*Given data*:
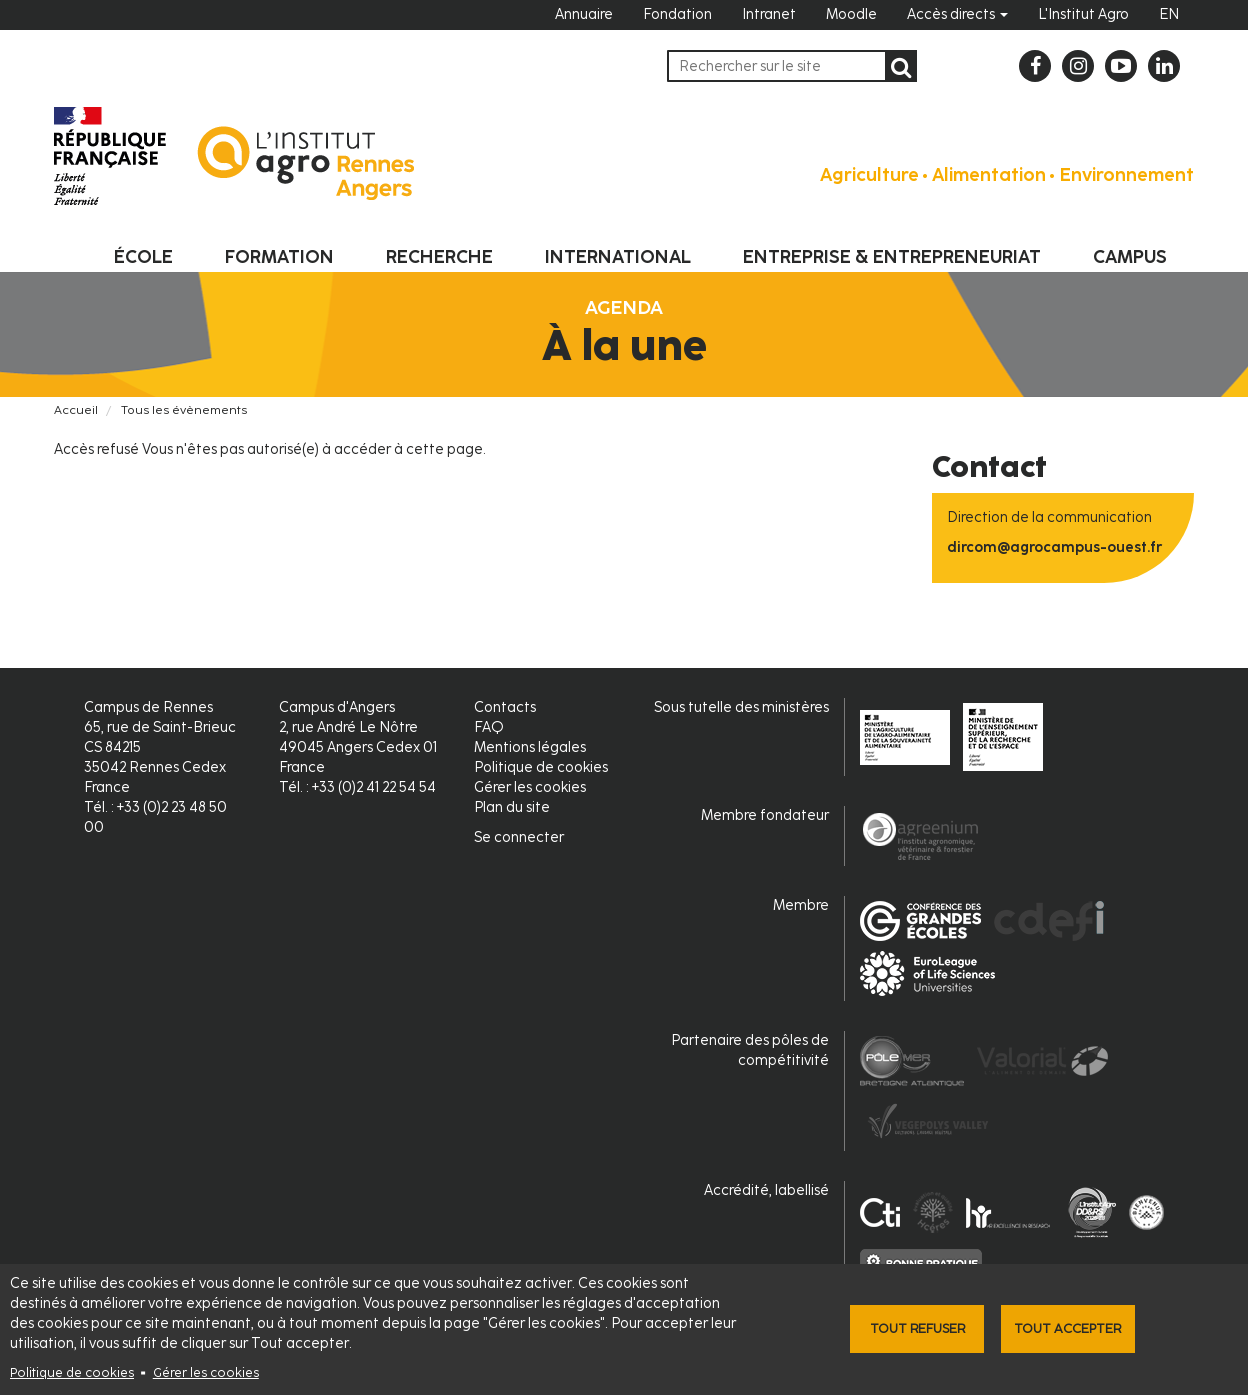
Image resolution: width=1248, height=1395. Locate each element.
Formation (279, 257)
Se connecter (519, 837)
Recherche (439, 257)
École (143, 257)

*What the exercise asks*:
Repeat the material above in full and exactly, apart from the pictures.

*Result*:
Image resolution: width=1248, height=1395. Locate each element.
Formation (279, 257)
Se connecter (519, 837)
Recherche (439, 257)
École (143, 257)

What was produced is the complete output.